Ogni guerra, crudele e insensata, rappresenta una sconfitta per tutti noi. C’è bisogno di ripudiare la guerra, luogo di morte dove i padri e le madri seppelliscono i figli, dove gli uomini uccidono i loro fratelli senza averli nemmeno visti, dove i potenti decidono e i poveri muoiono. Se da questa vicenda (l’inizio della guerra in Ucraina) usciremo come prima saremo in ogni modo tutti colpevoli. Di fronte al pericolo di autodistruggersi l’umanità comprenda che è giunto il momento di abolire la guerra, di cancellarla dalla storia dell’uomo prima che sia lei a cancellare l’uomo dalla storia. Rinnovo il mio appello: basta, ci si fermi, tacciano le armi, si tratti seriamente per la pace. (Francesco, Angelus 27 marzo 2022)
Papa Francesco è morto. Si chiude così un capitolo straordinario nella storia della Chiesa, ma anche nella storia dell’umanità contemporanea. Anche attraverso la lente dell’ateismo, è impossibile non riconoscere la profonda e rivoluzionaria umanità che ha contraddistinto il suo pontificato, un’umanità che brilla con particolare intensità nelle sue ultime parole pubbliche.
La lettera inviata al Corriere della Sera dal Policlinico Gemelli, dove ha trascorso le ultime settimane della sua vita, rappresenta il distillato perfetto del suo pensiero. In quelle righe meditate nel silenzio della malattia, troviamo l’essenza di un uomo che, perfino nell’abbraccio della fragilità fisica, ha mantenuto cristallina la sua voce in favore della pace in un mondo dilaniato da conflitti.
“Dobbiamo disarmare le parole, per disarmare le menti e disarmare la Terra,” scrisse con quella semplicità tagliente che lo ha sempre caratterizzato. Una frase che condensa una verità profondissima: la violenza germoglia prima nel linguaggio, nelle parole che plasmano o devastano gli “ambienti umani”. Il suo è stato un appello universale, che oltrepassa i confini della fede per raggiungere l’umanità intera.
La grandezza di Francesco risiedeva nella sua capacità unica di trasformare la vulnerabilità in sorgente di saggezza. “La fragilità umana ha il potere di renderci più lucidi rispetto a ciò che dura e a ciò che passa, a ciò che fa vivere e a ciò che uccide,” affermava con lucidità sorprendente. Una riflessione che trascende ogni barriera confessionale per toccare il cuore dell’esperienza umana nella sua essenza più autentica.
In questi tempi dominati da polarizzazioni estreme e semplificazioni brutali, Francesco ci ha costantemente richiamato al “grande bisogno di riflessione, di pacatezza, di senso della complessità “. Non ha mai invitato a fuggire dalla vulnerabilità, ma a riconoscerla come preziosa maestra di vita e fonte di comprensione reciproca.

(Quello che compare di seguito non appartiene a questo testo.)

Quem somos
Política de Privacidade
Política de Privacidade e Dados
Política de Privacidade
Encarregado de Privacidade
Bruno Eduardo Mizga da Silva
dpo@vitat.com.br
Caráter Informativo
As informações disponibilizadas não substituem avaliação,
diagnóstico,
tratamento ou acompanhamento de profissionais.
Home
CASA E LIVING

Come osservatori del nostro tempo, non possiamo che essere profondamente toccati da questo approccio radicalmente umano. Francesco ha saputo articolare un linguaggio che abbatte le divisioni tra credenti e non credenti, parlando il linguaggio universale della fratellanza, della giustizia sociale, della responsabilità ecologica condivisa.

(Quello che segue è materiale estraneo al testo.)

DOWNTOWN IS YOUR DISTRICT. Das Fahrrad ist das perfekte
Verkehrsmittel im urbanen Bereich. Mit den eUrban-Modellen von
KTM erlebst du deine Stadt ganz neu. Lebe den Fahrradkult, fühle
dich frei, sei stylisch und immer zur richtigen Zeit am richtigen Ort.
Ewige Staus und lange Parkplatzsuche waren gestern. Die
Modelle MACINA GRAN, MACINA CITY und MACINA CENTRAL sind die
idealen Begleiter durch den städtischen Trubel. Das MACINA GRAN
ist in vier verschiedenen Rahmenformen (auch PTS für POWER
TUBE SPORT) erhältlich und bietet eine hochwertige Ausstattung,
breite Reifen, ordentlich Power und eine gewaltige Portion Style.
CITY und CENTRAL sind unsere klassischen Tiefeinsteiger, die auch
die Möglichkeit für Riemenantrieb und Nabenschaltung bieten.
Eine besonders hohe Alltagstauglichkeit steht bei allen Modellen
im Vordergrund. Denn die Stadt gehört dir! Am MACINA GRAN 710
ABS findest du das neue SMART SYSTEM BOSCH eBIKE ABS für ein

La sua voce mancherà tremendamente, non solo ai fedeli cattolici, ma a chiunque creda nel potere trasformativo del dialogo, della diplomazia e della solidarietà come strumenti essenziali per costruire un futuro migliore. Una voce che ci ha sempre ricordato, con fermezza e compassione, che “la guerra non fa che devastare le comunità e l’ambiente, senza offrire soluzioni ai conflitti“.
Le sue parole continueranno a risuonare come testimonianza luminosa di un uomo che ha saputo guardare ben oltre i confini della propria tradizione religiosa per abbracciare l’umanità nella sua totalità, con le sue contraddizioni e speranze, con le sue oscurità e le sue possibilità di redenzione.
In un’epoca di muri e divisioni, Francesco ha costruito ponti. La sua eredità più preziosa non è legata a dogmi o dottrine, ma a questa capacità di dialogo autentico che ha toccato credenti e non credenti, uniti nel riconoscimento della sua straordinaria umanità.